The European Council is the meeting of heads of state and government of the EU Member States which is the primary EU institution, bound by the treaties to set the political direction for the whole organisation.1  It also determines the principles governing the EU’s foreign and security policies, the direction of its policies on freedom, security and justice and decides whether the treaties of the EU will be amended, and if so, by what procedure.

This paper explains the development of the European Council and its composition, powers and responsibilities.



There was no provision in the Treaty of Rome for the prime ministers and other heads of government to meet together in the context of the European Communities.  At de Gaulle’s instigation the first such meeting was held in 1961 but it did not become a regular event.  Further informal “European summits”, as they became known, were held in 1967, 1969, and 1972, all attended by heads of state or government and the President of the European Commission.  Because its meetings were informal, outside the framework of the institutions, its decisions had no legal force and were in effect politically rather than legally binding recommendations to the Council or the President of the Commission.

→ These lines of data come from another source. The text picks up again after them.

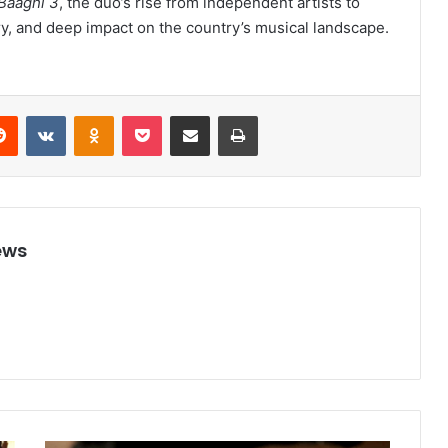
Baaghi 3
, the duo’s rise from independent artists to
ry, and deep impact on the country’s musical landscape.
Reddit
VKontakte
Odnoklassniki
Pocket
Share via Email
Print
ews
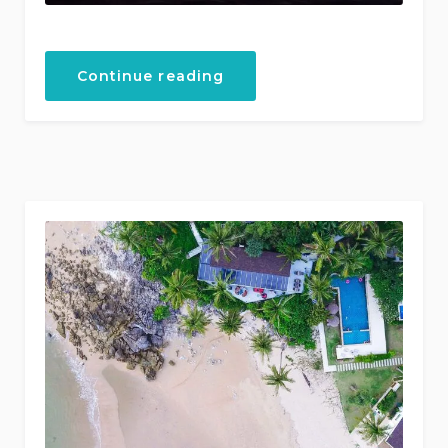
“Fishing
Continue reading
and
Sunset
Boat
Tours”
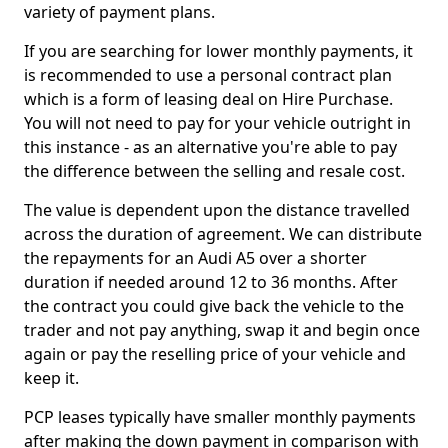
variety of payment plans.
If you are searching for lower monthly payments, it
is recommended to use a personal contract plan
which is a form of leasing deal on Hire Purchase.
You will not need to pay for your vehicle outright in
this instance - as an alternative you're able to pay
the difference between the selling and resale cost.
The value is dependent upon the distance travelled
across the duration of agreement. We can distribute
the repayments for an Audi A5 over a shorter
duration if needed around 12 to 36 months. After
the contract you could give back the vehicle to the
trader and not pay anything, swap it and begin once
again or pay the reselling price of your vehicle and
keep it.
PCP leases typically have smaller monthly payments
after making the down payment in comparison with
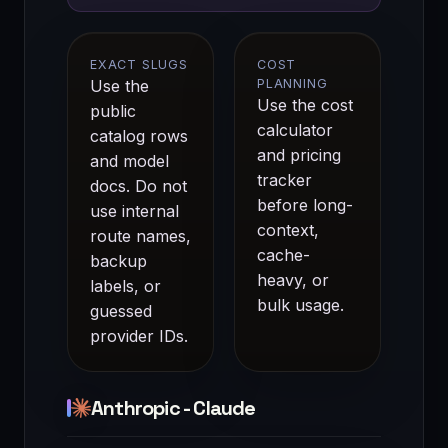
EXACT SLUGS
COST
Use the
PLANNING
Use the
cost
public
calculator
catalog rows
and
pricing
and
model
tracker
docs
. Do not
before long-
use internal
context,
route names,
cache-
backup
heavy, or
labels, or
bulk usage.
guessed
provider IDs.
Anthropic - Claude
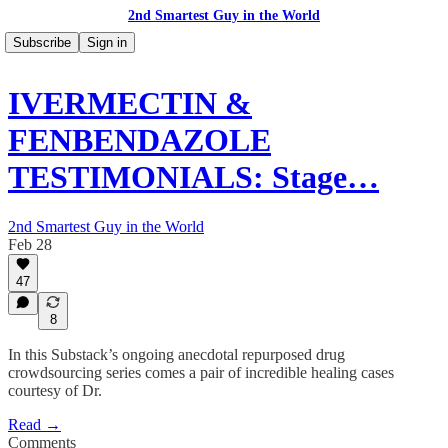
2nd Smartest Guy in the World
Subscribe
Sign in
IVERMECTIN &
FENBENDAZOLE
TESTIMONIALS: Stage…
2nd Smartest Guy in the World
Feb 28
47
8
In this Substack’s ongoing anecdotal repurposed drug
crowdsourcing series comes a pair of incredible healing cases
courtesy of Dr.
Read →
Comments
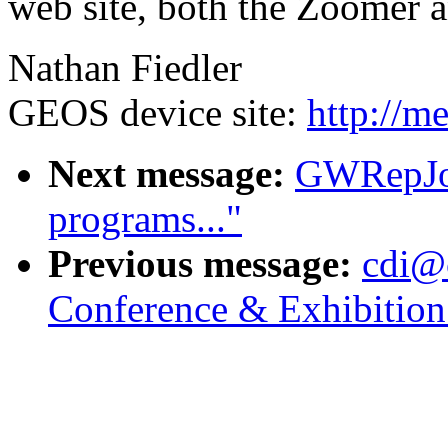
web site, both the Zoomer 
Nathan Fiedler
GEOS device site:
http://m
Next message:
GWRepJoh
programs..."
Previous message:
cdi@
Conference & Exhibitio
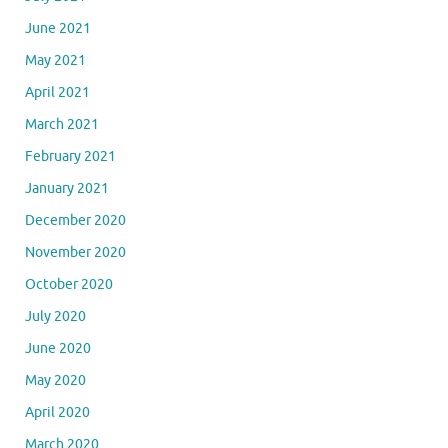
June 2021
May 2021
April 2021
March 2021
February 2021
January 2021
December 2020
November 2020
October 2020
July 2020
June 2020
May 2020
April 2020
March 2020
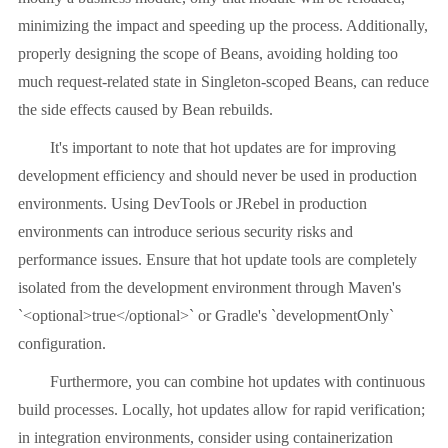
minimizing the impact and speeding up the process. Additionally,
properly designing the scope of Beans, avoiding holding too
much request-related state in Singleton-scoped Beans, can reduce
the side effects caused by Bean rebuilds.
It's important to note that hot updates are for improving
development efficiency and should never be used in production
environments. Using DevTools or JRebel in production
environments can introduce serious security risks and
performance issues. Ensure that hot update tools are completely
isolated from the development environment through Maven's
`<optional>true</optional>` or Gradle's `developmentOnly`
configuration.
Furthermore, you can combine hot updates with continuous
build processes. Locally, hot updates allow for rapid verification;
in integration environments, consider using containerization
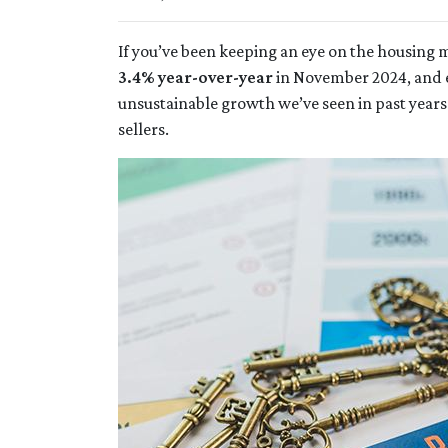
If you’ve been keeping an eye on the housing
3.4% year-over-year
in November 2024, and 
unsustainable growth we’ve seen in past years
sellers.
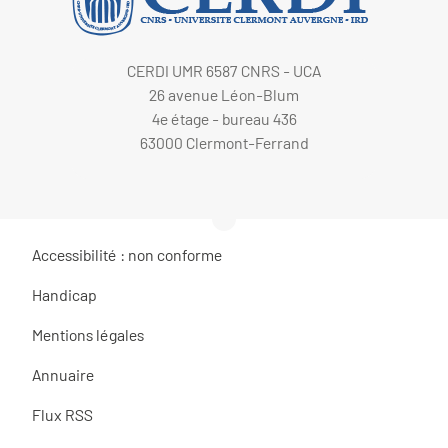
CERDI UMR 6587 CNRS - UCA
26 avenue Léon-Blum
4e étage - bureau 436
63000 Clermont-Ferrand
Accessibilité : non conforme
Handicap
Mentions légales
Annuaire
Flux RSS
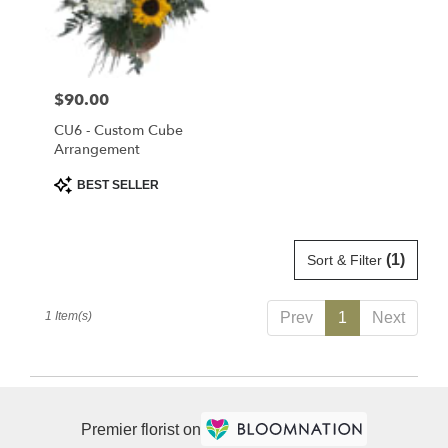
delivery
in
Saint
Cloud
Price:
$90.00
from
local
CU6 - Custom Cube
florists
Arrangement
in
Product
BEST SELLER
Saint
Tags:
Cloud
.
Same
(1)
Sort & Filter
day
flower
1 Item(s)
Prev
1
Next
delivery
available
Saint
Cloud,
FL
Premier florist on
Saint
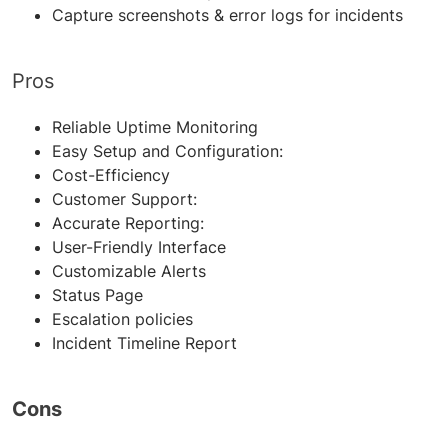
Capture screenshots & error logs for incidents
Pros
Reliable Uptime Monitoring
Easy Setup and Configuration
:
Cost-Efficiency
Customer Support
:
Accurate Reporting
:
User-Friendly Interface
Customizable Alerts
Status Page
Escalation policies
Incident Timeline Report
Cons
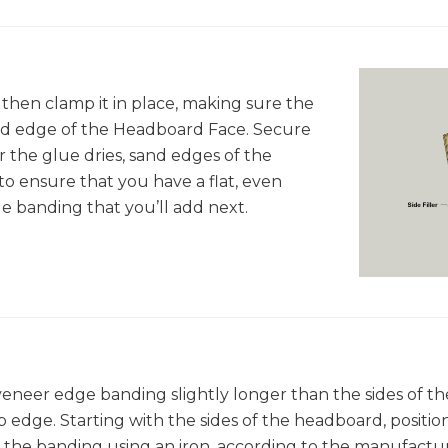
 then clamp it in place, making sure the
ed edge of the Headboard Face. Secure
ter the glue dries, sand edges of the
o ensure that you have a flat, even
e banding that you’ll add next.
 veneer edge banding slightly longer than the sides of 
p edge. Starting with the sides of the headboard, positio
 the banding using an iron, according to the manufactur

The Hague meeting in 1969 agreed to start enlargement talks in 1970 with the UK and to resolve a long-standing dispute about the funding of the CAP.  Britain was represented for the first time at the October 1972 Paris summit where the heads of state and government first established the objective of achieving a European Union and agreed to achieve full economic and monetary union by the end of 1980.  At a further informal summit in September 1974 in Paris, at the suggestion of President Giscard d’Estaing, it was decided that the heads of state and government should meet three times a year as the “European Council”.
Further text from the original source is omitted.